The reason for recounting this episode at some length is to provide an idea of the kind of criminal constraints that our exemplars of Indian wisdom were working under. If this could happen in a practical and science-driven field like archaeology where physical sites and discoveries were brazenly falsified and the crime was gotten away with, we can only imagine the kind of threats and an atmosphere of unsaid oppression that Indian scholars working in constantly-evolving fields like history faced.
Saletore was no exception to this phenomenon although he didn’t meet with a fate similar to R.D. Banerji. But that does not mean that he was not in the red-eye of the European academic community as we shall see.
Like all his contemporaries, Saletore was a polyglot proficient in Sanskrit, Kannada, Marathi, Konkani, Tulu, English, and German. He also mastered Gujarati. He learnt classical Tamil and classical Telugu solely in order to study inscriptions, grants, and other historical documents related to the Vijayanagara Empire. This is but a tiny sample of how he prepared for writing his magnum opus.
Saletore’s other distinction is the fact that he was the first Indian historian to conclusively demonstrate the value of using epigraphical sources as primary evidences for reconstructing and writing truthful histories of India. This does not mean that earlier or contemporary scholars didn’t use epigraphic sources. However, it was coloured with a sense of prejudiced skepticism and had a rather dismissive air about it. This attitude was again rooted in the Biblical or Eurocentric view of the history of Bharatavarsha.

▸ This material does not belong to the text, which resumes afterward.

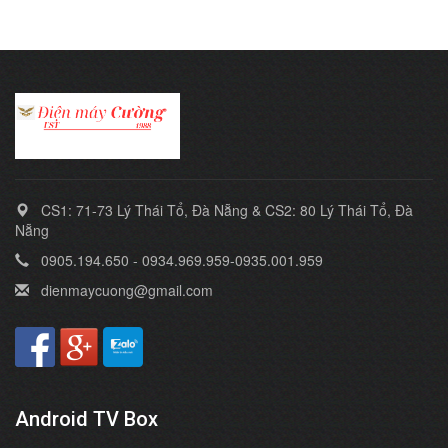
CS1: 71-73 Lý Thái Tổ, Đà Nẵng & CS2: 80 Lý Thái Tổ, Đà
Nẵng
0905.194.650 - 0934.969.959-0935.001.959
dienmaycuong@gmail.com
Android TV Box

We can cite a practical example of this attitude. The German Indologist and scholar Breloer, was a great admirer of Kautilya simply because he regarded Kautilya as the equivalent of say, Hermann Goring to Chancellor Hitler. Naturally, Breloer’s equation proceeded on these lines:
Chancellor Hitler = Chancellor Chandragupta Maurya
The German Nazi Empire = the pan-Indian Mauryan Empire
Hitler’s agrarian policies = Chandragupta Maurya’s agrarian policies
Breloer stretches these parallels using unbelievable leaps of logic and generous misreading of ancient Indian history in his fat book on Kautilya. Like others of his time, Breloer conveniently disregarded everything in the Arthasastra and other Chanakayan lore that did not fit his pet thesis. And he was particularly contemptuous of our Sasanas and epigraphic records. In a delicious rebuttal to Breloer’s untenable acrobatics, the scholar and professor Binoy Kumar Sarkar remarks:
One wonders as to why Breloer felt it necessary to fling a joke at the student of inscriptions. All inscriptions are not genuine or objective accounts of actual facts. But should one happen to hit upon an inscription that is not only authentic but also contains an unembellished statement of events, etc…there is hardly any doubt that every document of Sastra literature would have to be appraised by reference to this touchstone. Under those circumstances, the Sastras must follow the inscriptions as authority for positive history.